*What the task requires*. Give an exact copy of the line that has "inkl. ges. MwSt." and of every line below it, through the last, with nothing else.

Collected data
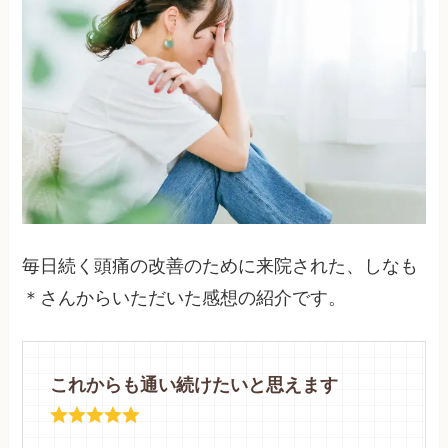
毎日続く頭痛の改善のために来院された、しなも
＊さんからいただいた感想の紹介です。
これからも通い続けたいと思えます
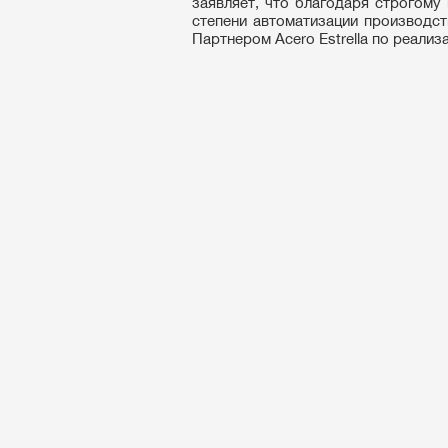
заявляет, что благодаря строгому
степени автоматизации производст
Партнером Acero Estrella по реализац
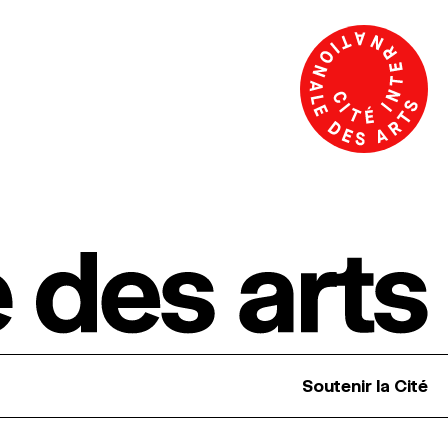
Soutenir la Cité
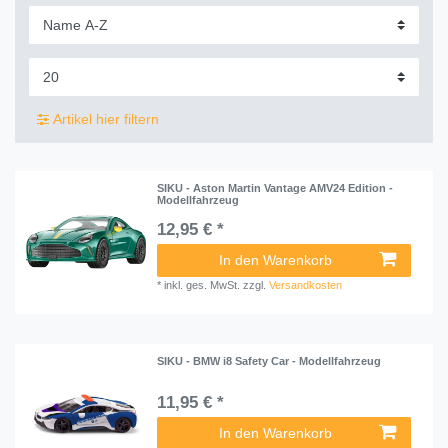
Artikel hier filtern
SIKU - Aston Martin Vantage AMV24 Edition -
Modellfahrzeug
12,95 € *
In den Warenkorb
*
inkl. ges. MwSt.
zzgl.
Versandkosten
SIKU - BMW i8 Safety Car - Modellfahrzeug
11,95 € *
In den Warenkorb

*Task result*.
inkl. ges. MwSt.
zzgl.
Versandkosten
SIKU - BMW i8 Safety Car - Modellfahrzeug
11,95 € *
In den Warenkorb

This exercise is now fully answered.